60 menit telah berlalu, satu persatu
peserta mengumpulkan lembar jawaban, dan berlalu ke kamar untuk packing-packing, kuayungkan kaki dengan
berat menuju kamar, aktifitas semua peserta sama, packing-packing, ada dua kabar yang terdengar, kabar pertama adalah
kebahagian karena sebentar lagi berkumpul dengan keluarga, kabar kedua adalah
kabar tentang perpisahan, tapi inilah konsekuensi logis yang mesti diterima,
ada awal pasti ada akhir, ada pertemuan pasti ada perpisahan tak ada yang
abadi.
Kembali ku buka laptop dan mencatat
kegelisahanku….
Seiring waktu yang bergulir, seiring
waktu yang beranjak meninggalkan masa-masa bahagia, sebentar lagi Khaila…sebentar
lagi Khaila kita tak bersua, kuharap kau baik-baik saja, kuharap semua bayangku
dan bayangku segera pulih dari ketidaksadaran kita, sebab esok kita berada di
dunia nyata.
Januari 2010
Di kamar 320
“Bang….barang-barang uda dikemas,
sebentar lagi kita berpisah..kuharap kita dapat berkomunikasi..” sahut Salim
rekan sekamarku
“Iya…dinda….harapku juga seperi itu..”
Suara dering message berkecamuk pada Handphoneku,
“Bang…berat rasanya perpisahan ini, Aku
tak sanggup untuk kembali ke dunia nyata sebab dunia mimpi ini membuatku
bahagia…Aku tak akan melupakanmu Bang… dariku Khaila..”

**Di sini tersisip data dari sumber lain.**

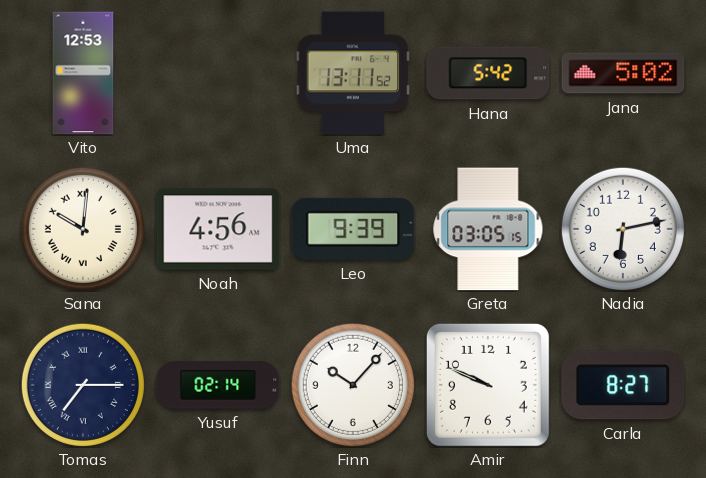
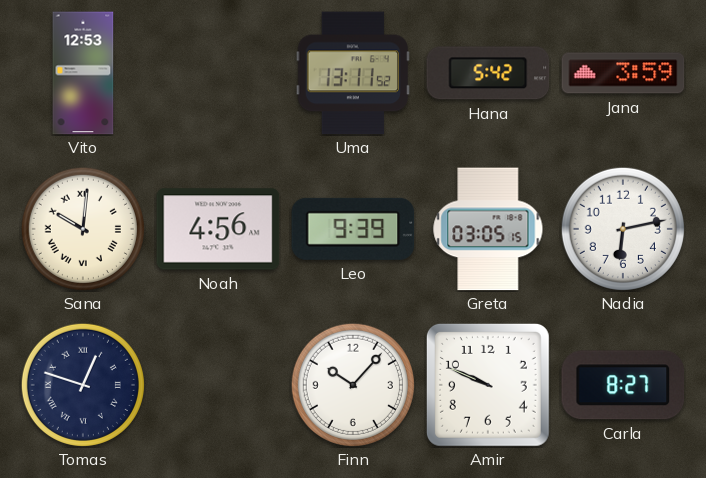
Jana: 5:02 -> 3:59
Tomas: 7:15 -> 12:48
Yusuf: 02:14 -> none
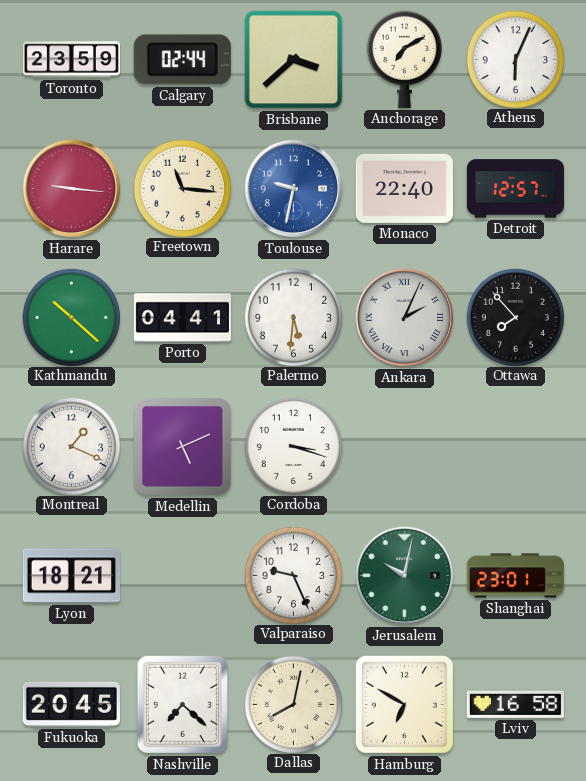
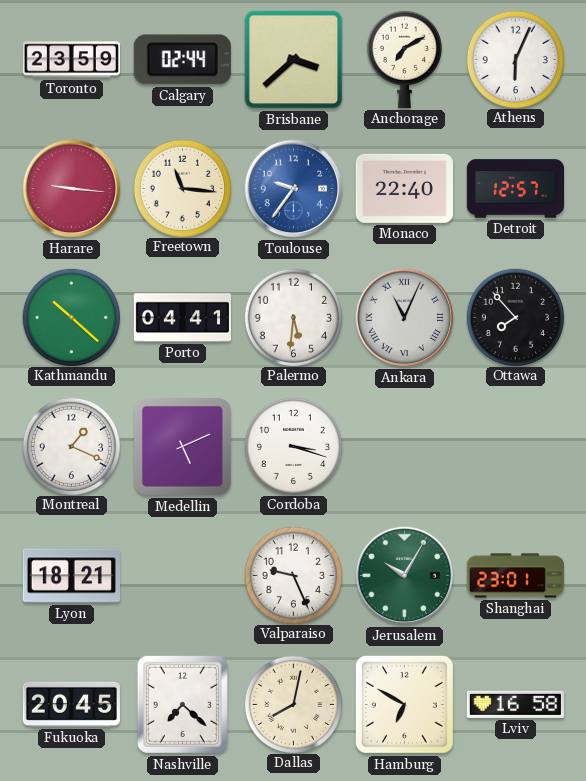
Toulouse: 9:32 -> 9:36
Ankara: 2:04 -> 11:04
Jerusalem: 10:02 -> 10:05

Sebuah pesan yang membuatku terpaku
duduk dihadapan cermin, sambil mengenang masa-masa yang bahagia itu dan mengajakku
berkelana dengannya, tapi cepat Aku sadar sebab sebentar lagi upacara penutupan
akan dimulai dan peserta akan berlalu dari Wisma ini..
Kaila…..Aku menitip rinduku di wisma
ini, Aku tak berani membawanya pulang dan tak berani membawanya di dunia nyata
sebab kau dan Aku tak akan menjadi kita, kau akan menjadi kau dan Aku menjadi Aku.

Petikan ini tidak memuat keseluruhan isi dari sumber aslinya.